Lonely and bored. I know they are just negative responses to aloneness and lack of variety, which are not automatically bad things on their own. Many people actually crave these states. And it is not as if they are new feelings. In fact, I've known them for most of my life. Usually they are great motivators to go out and do new things and see people. But at the moment I can't run away from them. Exercise, my old feel-good escape is on the other side of the fence of the cfs fence, as are the many incidental social interactions of the non-energy-limited human. I can get stuck in my own head, worked up over small things, without daily exposure to the bigger picture.

I recently got caught up in negatively spiraling aversion to the aloneness and same-sameness. Apparently people who are easily bored are more prone to depression, which I haven't experienced so far. However with thoughts like "what is even the point of a 'meh' life and 'how long do I have to endure this?', it's probably the closest I've come to understanding it. And the simple fact of being alone can become "I'll just get lonelier and lonelier. My life is boring and I find social interactions so hard, eventually I'll loose all my friends. I'll never find a life companion, I'll never have kids, I'll die alone, a lonely old spinster who no one who cares about".
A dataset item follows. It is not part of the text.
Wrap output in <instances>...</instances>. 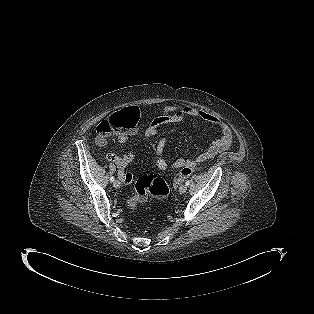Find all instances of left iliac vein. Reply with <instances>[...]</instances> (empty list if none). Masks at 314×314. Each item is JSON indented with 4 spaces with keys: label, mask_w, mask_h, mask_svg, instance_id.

Loneliness and boredom. My regular companions and yet I realized how often I fight them. I say rude things to them, like, "rack off, you stupid feelings, you're not allowed to be here. How could you possibly be bored when you are such a miracle of existence and there are clouds and ants to watch and wind in the grass? Only boring people get bored. Plus you're not allowed to feel anything like sorry for yourself as so many people are worse off than you. You'd better Shut up because nobody likes a complainer, or a needy person."

I fight them because I'm scared of them.

They respond by tightening their grip.

A while back I fought an early morning battle with loneliness where I eventually became so tired that I gave in. And I allowed it to be real. I talked to it even. Hello loneliness. Alright alright. I see you. Come in. What do you need?

And that's when it softened and stopped twisting itself up into tighter knots in my guts. The story loosened its grip and unraveled a little.

It turns out that part of me that was sad just really wanted to be seen and acknowledged.

And so I tried that trick with boredom yesterday.. hello boredom. Hello fear of boredom. I see you. You're allowed to be real. Come in. Welcome. Tell me about yourself. What do you need?

And suddenly there was a loosening of the story that doing nothing is bad, and that time needs to be filled with anything other than existing and breathing....

Yeah it seems weird. To, in your imagination, invite the nebulous concepts of boredom, loneliness and other fears in, so you can look at them more clearly. But. Try it, I'd say. Its worth a go. Stop fighting. Perhaps the fears are not so bad once you shine a light on them and allow them to be real.